Pour ces derniers, l’ennemi le plus haï et craint était les armées blanches. Celles-ci écrasées, les révoltes surgissent dans la région de la Volga, la province de Tambov, le nord du Caucase et la Sibérie occidentale. Il y a de durs affrontements entre l’Armée Rouge et des bandes armées regroupant jusqu’à 50.000 à 60.000 paysans. Ces révoltes sont possibles pour une autre raison : l’Armée Rouge est en grande partie démobilisée. Plus de 2 millions de soldats retournent à la campagne, en ville. C’est autant de bouches en plus à nourrir, autant de corps ayant une expérience de la guerre, du maniement des armes... Ces révoltes seront réprimées par des troupes sûres de la Tchéka, "paquet" par "paquet" en l’absence de coordination entre elles.
Les ouvriers travaillant dans les quelques usines fonctionnant encore sont soumis à une discipline de fer et ont "droit" à des rations de misère. Au début de 1921 une effervescence sociale se matérialise dans les villes de Moscou, Petrograd et alentours, sous forme d’abord de meetings, de revendications touchant autant aux nécessités matérielles que politiques : contre la dictature du PC et l’exigence de véritables débats ; contre les privilèges et les abus de pouvoir. Les ouvriers n’étant pas entendus par les divers dirigeants et militants du PC, ils se mettent en grève...
22 Janvier. Le gouvernement décide la réduction d’un tiers des rations alimentaires de Moscou, de Petrograd, d’Ivanovo-Voznessensk et de Cronstadt. Cela ne peut qu’entraîner de vives protestations parmi les ouvriers, les marins et les soldats las de 3 années de guerre civile et qui se retrouvent dans une situation encore plus misérable qu’en 1917.
Fin janvier — Moscou. Une vague de grèves motivée par les bas salaires et les rationnements se répand dans toute la ville.
7 Février — Petrograd. Les ouvriers de l’aciérie de Troubotchny se réunissent en assemblée pour exiger la ration antérieure.
9 Février — Petrograd. Les 1.037 ouvriers de tramway (jusqu’au 10) et les 3.700 ouvriers de l’usine de construction navale de la Baltique (jusqu’au 11) se mettent en grève.
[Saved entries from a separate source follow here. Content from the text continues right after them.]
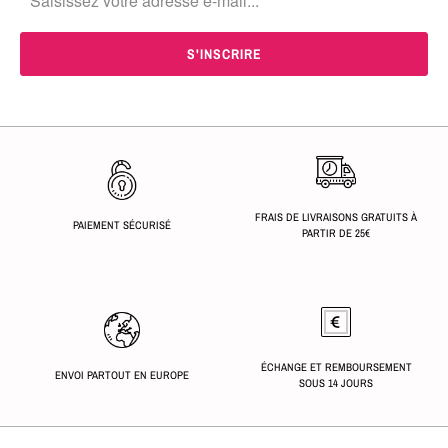
FRAIS DE LIVRAISONS GRATUITS À
PAIEMENT SÉCURISÉ
PARTIR DE 25€
ÉCHANGE ET REMBOURSEMENT
ENVOI PARTOUT EN EUROPE
SOUS 14 JOURS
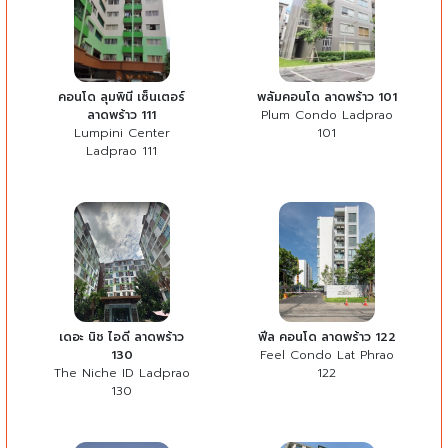
คอนโด ลุมพินี เซ็นเตอร์
พลัมคอนโด ลาดพร้าว 101
ลาดพร้าว 111
Plum Condo Ladprao
Lumpini Center
101
Ladprao 111
เดอะ นิช ไอดี ลาดพร้าว
ฟีล คอนโด ลาดพร้าว 122
130
Feel Condo Lat Phrao
The Niche ID Ladprao
122
130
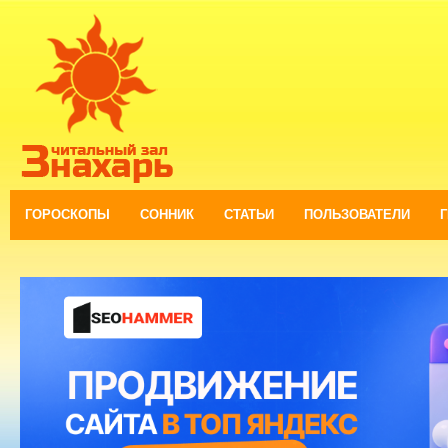
ГОРОСКОПЫ
СОННИК
СТАТЬИ
ПОЛЬЗОВАТЕЛИ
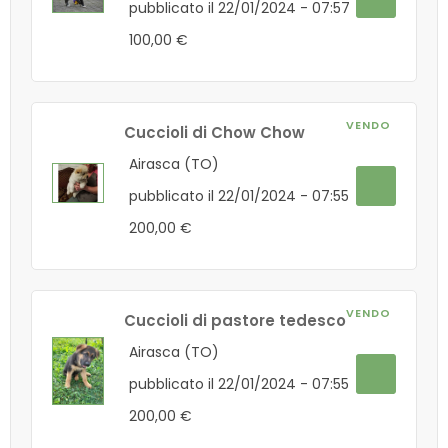
pubblicato il 22/01/2024 - 07:57
100,00 €
VENDO
Cuccioli di Chow Chow
Airasca (TO)
pubblicato il 22/01/2024 - 07:55
200,00 €
VENDO
Cuccioli di pastore tedesco
Airasca (TO)
pubblicato il 22/01/2024 - 07:55
200,00 €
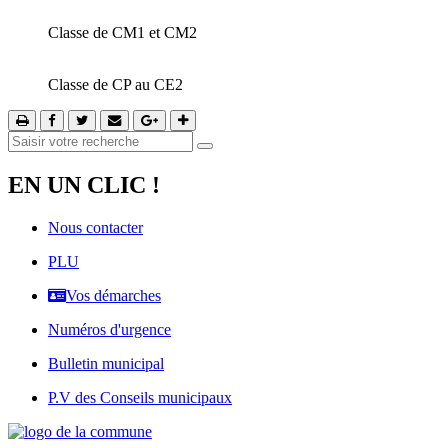
Classe de CM1 et CM2
Classe de CP au CE2
EN UN CLIC !
Nous contacter
PLU
Vos démarches
Numéros d'urgence
Bulletin municipal
P.V des Conseils municipaux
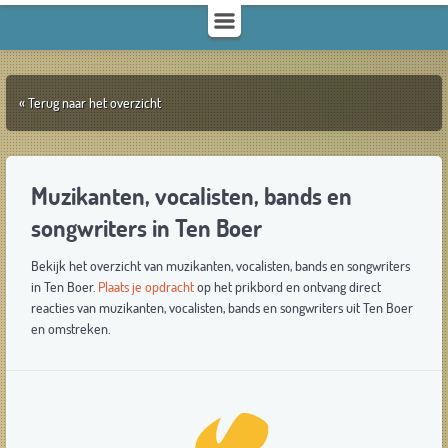
« Terug naar het overzicht
Muzikanten, vocalisten, bands en
songwriters in Ten Boer
Bekijk het overzicht van muzikanten, vocalisten, bands en songwriters
in Ten Boer.
Plaats je opdracht
op het prikbord en ontvang direct
reacties van muzikanten, vocalisten, bands en songwriters uit Ten Boer
en omstreken.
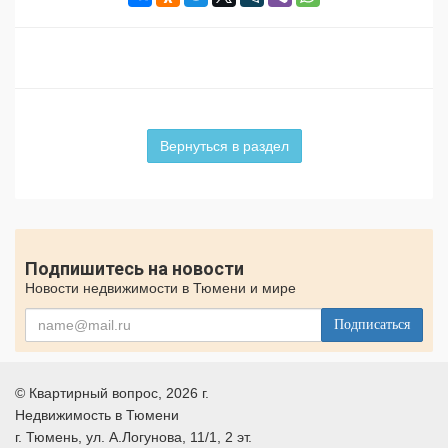
Вернуться в раздел
Подпишитесь на новости
Новости недвижимости в Тюмени и мире
Подписаться
©
Квартирный вопрос
, 2026 г.
Недвижимость в Тюмени
г.
Тюмень
, ул.
А.Логунова, 11/1, 2 эт.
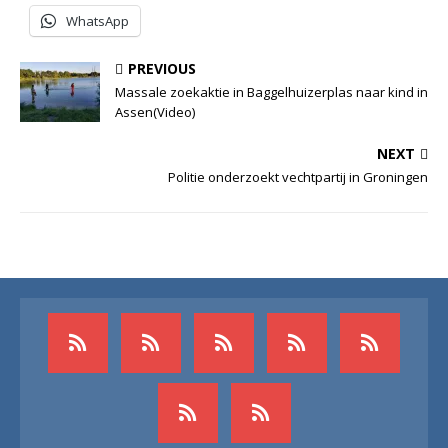
WhatsApp
PREVIOUS
Massale zoekaktie in Baggelhuizerplas naar kind in
Assen(Video)
NEXT
Politie onderzoekt vechtpartij in Groningen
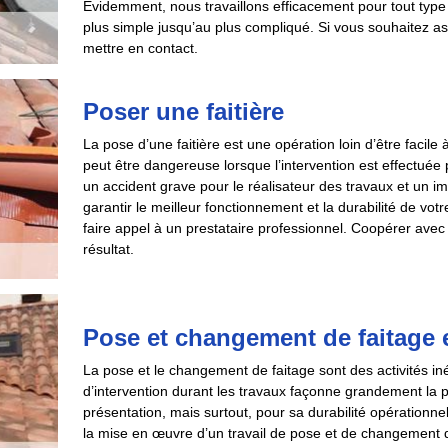
Evidemment, nous travaillons efficacement pour tout type d
plus simple jusqu’au plus compliqué. Si vous souhaitez as
mettre en contact.
Poser une faitière
La pose d’une faitière est une opération loin d’être facile à
peut être dangereuse lorsque l’intervention est effectuée
un accident grave pour le réalisateur des travaux et un impa
garantir le meilleur fonctionnement et la durabilité de v
faire appel à un prestataire professionnel. Coopérer avec 
résultat.
Pose et changement de faitage et
La pose et le changement de faitage sont des activités iné
d’intervention durant les travaux façonne grandement la
présentation, mais surtout, pour sa durabilité opérationne
la mise en œuvre d’un travail de pose et de changement de f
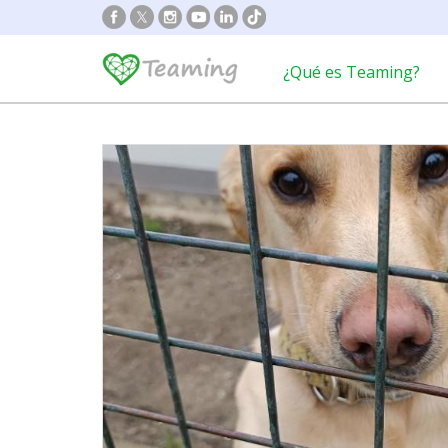
¿Qué es Teaming?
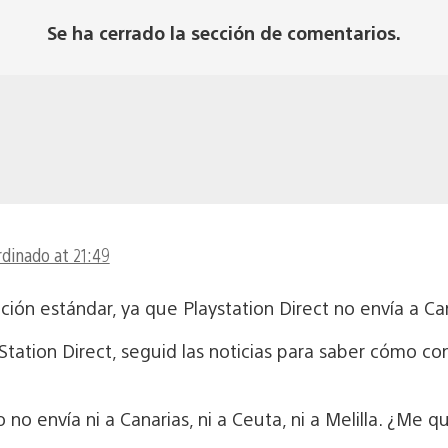
Se ha cerrado la sección de comentarios.
rdinado at 21:49
dición estándar, ya que Playstation Direct no envía a Ca
Station Direct, seguid las noticias para saber cómo co
 no envía ni a Canarias, ni a Ceuta, ni a Melilla. ¿Me q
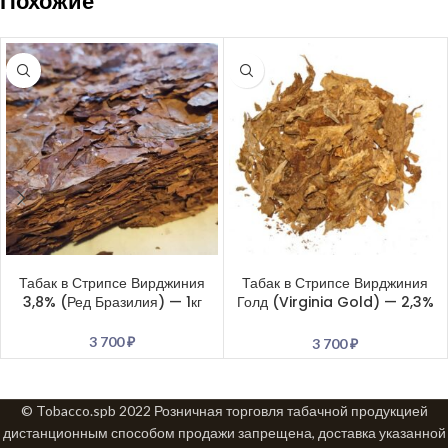
Похожие
В КОРЗИНУ
В КОРЗИНУ
Табак в Стрипсе Вирджиния
Табак в Стрипсе Вирджиния
3,8% (Ред Бразилия) — 1кг
Голд (Virginia Gold) — 2,3%
— 1кг
3 700
₽
3 700
₽
© Tobacco.spb 2022 Розничная торговля табачной продукцией
дистанционным способом продажи запрещена, доставка указанной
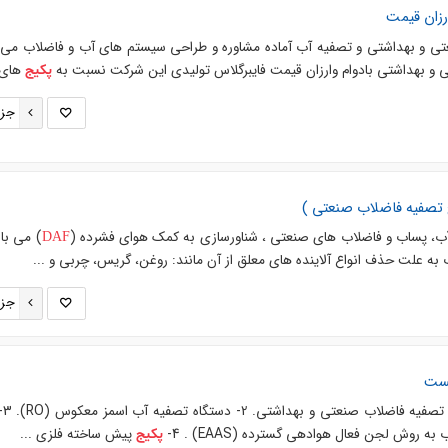
رزان قیمت
 و بهداشتی و تصفیه آب آماده مشاوره و طراحی سیستم های آب و فاضلاب می 
و بهداشتی بادوام وارزان قیمت فایبرگلاس تولیدی این شرکت نسبت به
های .
پکیج
جزئ
تصفیه فاضلاب صنعتی )
آب، پساب و فاضلاب های صنعتی ، شناورسازی به کمک هوای فشرده (
) می با
DAF
ه علت حذف انواع آلاینده های معلق از آن مانند: روغن، گریس، چربی و ...
جزئ
یست
روش لجن فعال هوادهی گسترده (EAAS) . 4-
پیش ساخته فلزی ...
پکیج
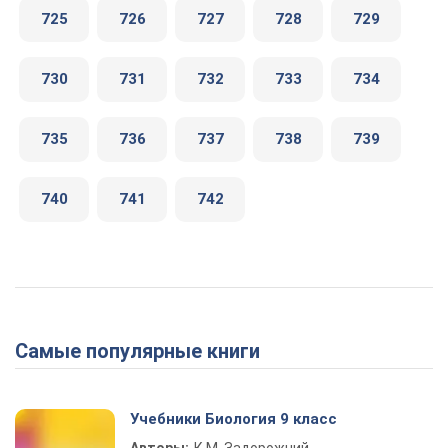
725
726
727
728
729
730
731
732
733
734
735
736
737
738
739
740
741
742
Самые популярные книги
Учебники Биология 9 класс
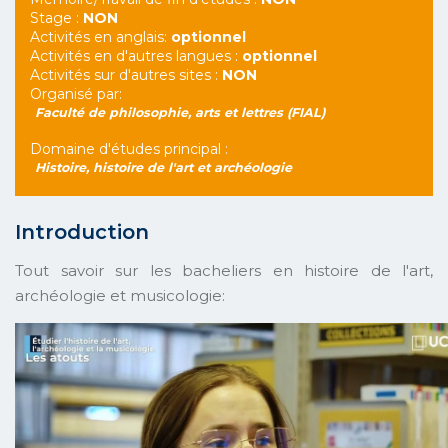
Stage :
NON
Activités en anglais:
optionnel
Activités en d'autres langues :
optionnel
Activités sur d'autres sites :
NON
Organisé par:
Faculté de philosophie, arts et lettres (FIAL)
Domaine d'études principal :
Histoire, histoire de l'art et archéologie
Introduction
Tout savoir sur les bacheliers en histoire de l'art,
archéologie et musicologie:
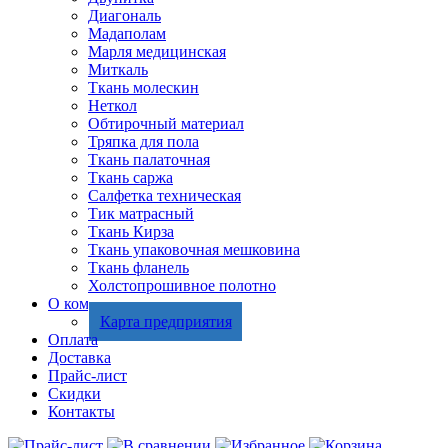
Диагональ
Мадаполам
Марля медицинская
Миткаль
Ткань молескин
Неткол
Обтирочный материал
Тряпка для пола
Ткань палаточная
Ткань саржа
Салфетка техническая
Тик матрасный
Ткань Кирза
Ткань упаковочная мешковина
Ткань фланель
Холстопрошивное полотно
О компании
Карта предприятия
Оплата
Доставка
Прайс-лист
Скидки
Контакты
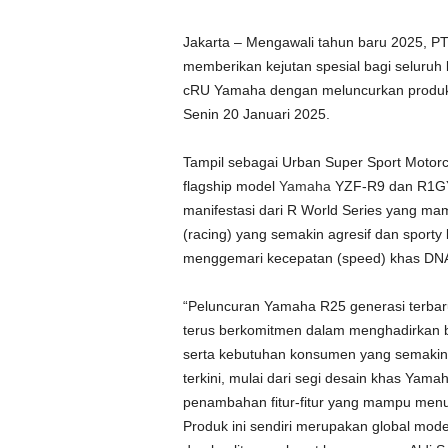
Jakarta – Mengawali tahun baru 2025, 
memberikan kejutan spesial bagi seluruh
cRU Yamaha dengan meluncurkan produk
Senin 20 Januari 2025.
Tampil sebagai Urban Super Sport Motor
flagship model
Yamaha
YZF-R9 dan R1GYT
manifestasi dari R World Series yang m
(racing) yang semakin agresif dan sporty
menggemari kecepatan (speed) khas DNA
“Peluncuran Yamaha R25 generasi terbaru
terus berkomitmen dalam menghadirkan b
serta kebutuhan konsumen yang semakin 
terkini, mulai dari segi desain khas Yam
penambahan fitur-fitur yang mampu menu
Produk ini sendiri merupakan global mode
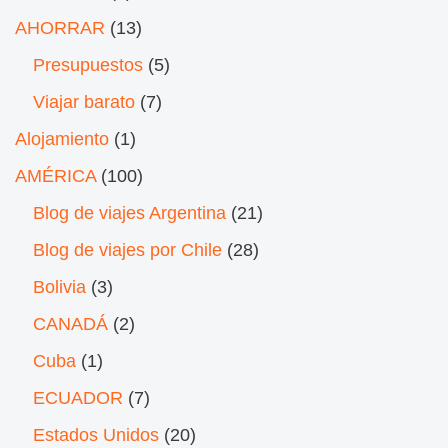
AHORRAR
(13)
Presupuestos
(5)
Viajar barato
(7)
Alojamiento
(1)
AMÉRICA
(100)
Blog de viajes Argentina
(21)
Blog de viajes por Chile
(28)
Bolivia
(3)
CANADÁ
(2)
Cuba
(1)
ECUADOR
(7)
Estados Unidos
(20)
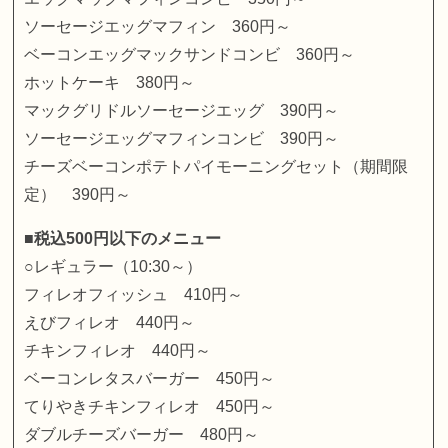
ソーセージエッグマフィン 360円～
ベーコンエッグマックサンドコンビ 360円～
ホットケーキ 380円～
マックグリドルソーセージエッグ 390円～
ソーセージエッグマフィンコンビ 390円～
チーズベーコンポテトパイモーニングセット（期間限
定） 390円～
■税込500円以下のメニュー
○レギュラー（10:30～）
フィレオフィッシュ 410円～
えびフィレオ 440円～
チキンフィレオ 440円～
ベーコンレタスバーガー 450円～
てりやきチキンフィレオ 450円～
ダブルチーズバーガー 480円～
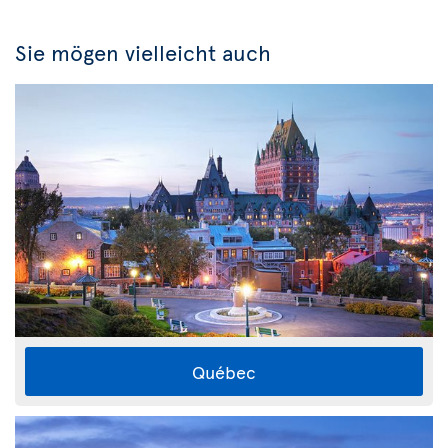
Sie mögen vielleicht auch
Québec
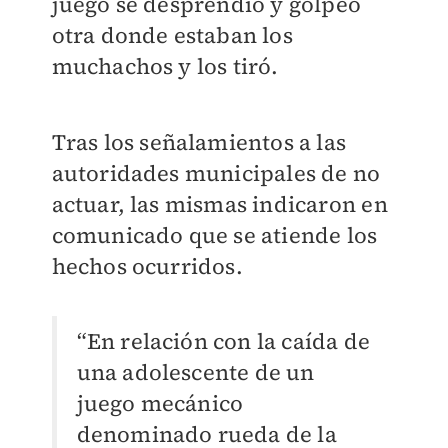
juego se desprendió y golpeó
otra donde estaban los
muchachos y los tiró.
Tras los señalamientos a las
autoridades municipales de no
actuar, las mismas indicaron en
comunicado que se atiende los
hechos ocurridos.
“En relación con la caída de
una adolescente de un
juego mecánico
denominado rueda de la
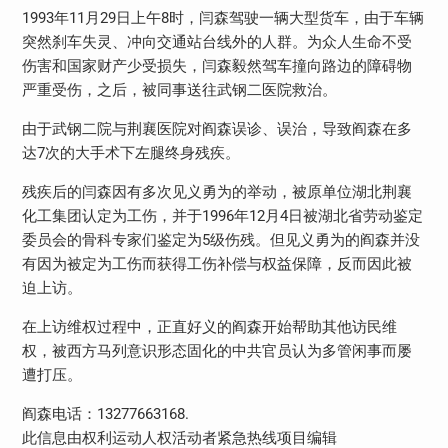
1993年11月29日上午8时，闫森驾驶一辆大型货车，由于车辆
突然刹车失灵、冲向交通站台线外的人群。为众人生命不受
伤害和国家财产少受损失，闫森毅然驾车撞向路边的障碍物
严重受伤，之后，被同事送往武钢二医院救治。
由于武钢二院与荆襄医院对阎森误诊、误治，导致阎森在多
达7次的大手术下左腿终身残疾。
残疾后的闫森因有多次见义勇为的举动，被原单位湖北荆襄
化工集团认定为工伤，并于1996年12月4日被湖北省劳动鉴定
委员会的骨科专家们鉴定为5级伤残。但见义勇为的阎森并没
有因为被定为工伤而获得工伤补偿与权益保障，反而因此被
迫上访。
在上访维权过程中，正直好义的阎森开始帮助其他访民维
权，被西方马列意识形态固化的中共官员认为多管闲事而屡
遭打压。
阎森电话：13277663168.
此信息由权利运动人权活动者紧急热线项目编辑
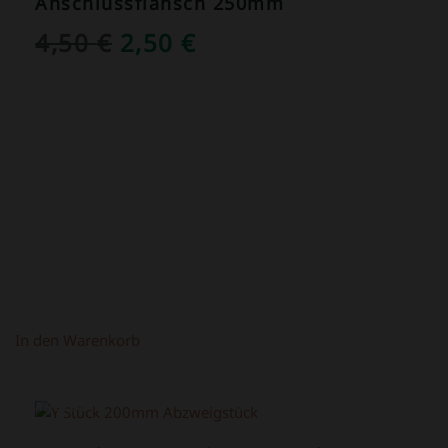
Anschlussflansch 250mm
URSPRÜNGLICHER
AKTUELLER
4,50
€
2,50
€
PREIS
PREIS
WAR:
IST:
4,50 €
2,50 €.
In den Warenkorb
ANGEBOT!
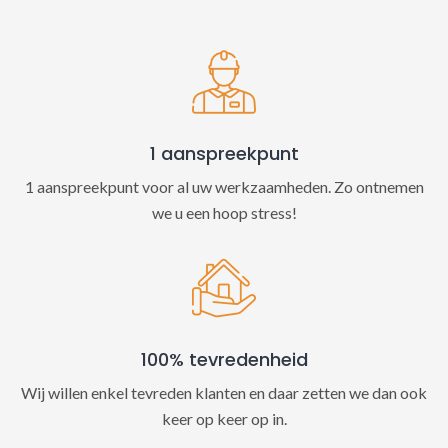
t
i
v
e
:
1 aanspreekpunt
1 aanspreekpunt voor al uw werkzaamheden. Zo ontnemen
we u een hoop stress!
100% tevredenheid
Wij willen enkel tevreden klanten en daar zetten we dan ook
keer op keer op in.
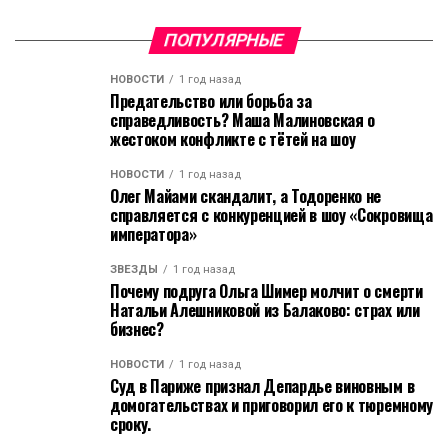
ПОПУЛЯРНЫЕ
НОВОСТИ
1 год назад
Предательство или борьба за
справедливость? Маша Малиновская о
жестоком конфликте с тётей на шоу
НОВОСТИ
1 год назад
Олег Майами скандалит, а Тодоренко не
справляется с конкуренцией в шоу «Сокровища
императора»
ЗВЁЗДЫ
1 год назад
Почему подруга Ольга Шимер молчит о смерти
Натальи Алешниковой из Балаково: страх или
бизнес?
НОВОСТИ
1 год назад
Суд в Париже признал Депардье виновным в
домогательствах и приговорил его к тюремному
сроку.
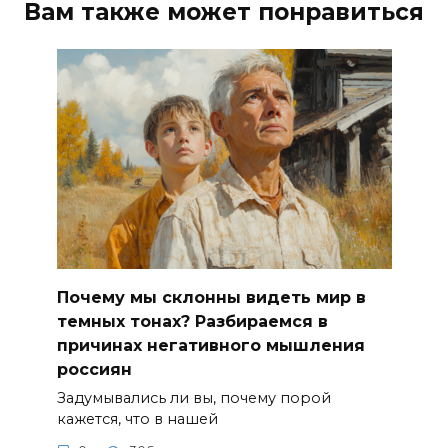
Вам также может понравиться
Почему мы склонны видеть мир в
темных тонах? Разбираемся в
причинах негативного мышления
россиян
Задумывались ли вы, почему порой
кажется, что в нашей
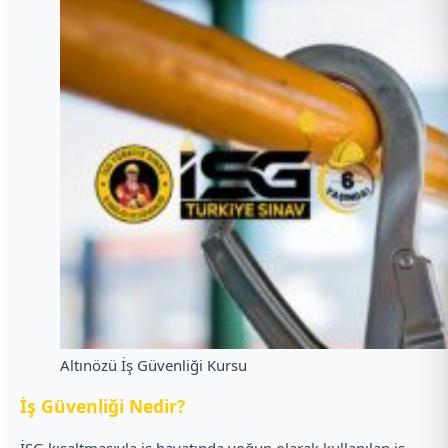
Altınözü İş Güvenliği Kursu
İ
ş Güvenliği Nedir?
İSG kısaltmasıyla iş hayatında yoğun olarak kullanılan iş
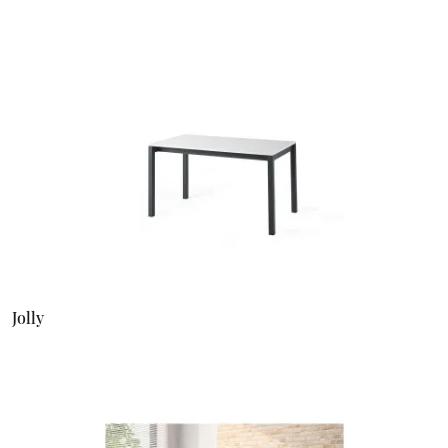
Jolly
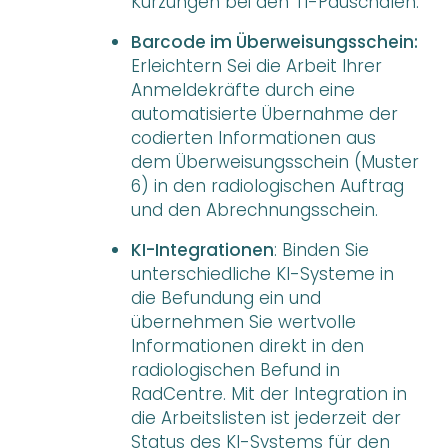
Kürzungen bei den TI-Pauschalen.
Barcode im Überweisungsschein:
Erleichtern Sei die Arbeit Ihrer
Anmeldekräfte durch eine
automatisierte Übernahme der
codierten Informationen aus
dem Überweisungsschein (Muster
6) in den radiologischen Auftrag
und den Abrechnungsschein.
KI-Integrationen
: Binden Sie
unterschiedliche KI-Systeme in
die Befundung ein und
übernehmen Sie wertvolle
Informationen direkt in den
radiologischen Befund in
RadCentre. Mit der Integration in
die Arbeitslisten ist jederzeit der
Status des KI-Systems für den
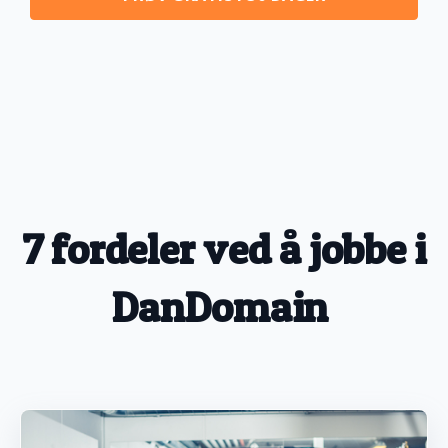
7 fordeler ved å jobbe i
DanDomain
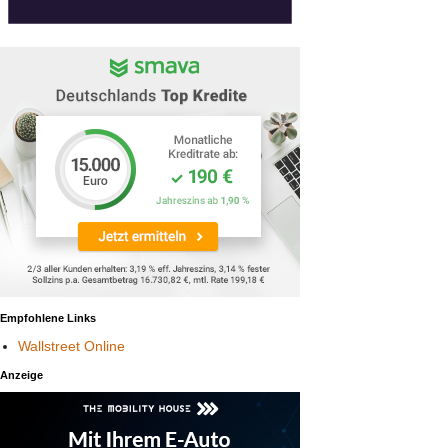
Empfohlene Links
Wallstreet Online
Anzeige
11 Février — Petrograd. Le Soviet ferme pour deux semaines 93 usines diverses et 40 usines métallurgiques (toute la grosse industrie) pour manque de combustible. 27.000 ouvriers sont à la rue.
21 Février — Petrograd. Assemblée générale des ouvriers de Troubotchny. Outre la dénonciation de la baisse des rations alimentaires, ils dénoncent le régime de parti unique et l’invasion des "institutions soviétiques par des bourgeois aux mains blanches qui multiplient les actes d’injustice".
22 Février — Petrograd. Meetings spontanés dans les grandes usines.
24 Février — Petrograd. Grève lancée à l’aciérie de Troubotchny en réaction au coup de force de Zinoviev pour empêcher les assemblées de se réunir. Du coup le mouvement s’étend à la fabrique de tabac Laferm, l’usine de la Baltique et l’usine de munitions Patronny. 2.000 manifestants sont dénombrés.
Les unités de la garnison ayant refusé de se battre contre les ouvriers sont désarmées.
Les revendications que l’on retrouve un peu partout sont : l’augmentation des rations alimentaires ; l’abolition des réquisitions de céréales, la distribution de chaussures et vêtements d’hiver, la libre circulation dans un rayon de 50 km et l’abolition des barrages de la milice qui dépouillent les ouvriers revenant de la campagne.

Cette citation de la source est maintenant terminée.